__THE TASK__. Find and copy the lines in the records beneath this task that contain the word "instances".

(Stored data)

☆ ☆ ☆

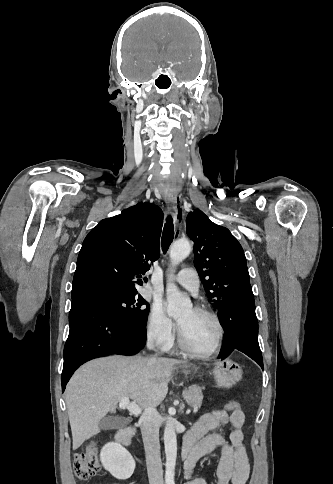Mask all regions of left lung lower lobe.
I'll use <instances>...</instances> for the list:
<instances>
[{"label": "left lung lower lobe", "mask_w": 333, "mask_h": 484, "mask_svg": "<svg viewBox=\"0 0 333 484\" xmlns=\"http://www.w3.org/2000/svg\"><path fill=\"white\" fill-rule=\"evenodd\" d=\"M237 301L226 296L218 309V317L224 329V346L218 358H227L233 350H239L263 368L262 354L258 343V321L255 314L254 295L250 284L234 290Z\"/></svg>", "instance_id": "obj_1"}]
</instances>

☆ ☆ ☆

__SOLUTION TO THIS EXERCISE__.
I'll use <instances>...</instances> for the list:
<instances>
</instances>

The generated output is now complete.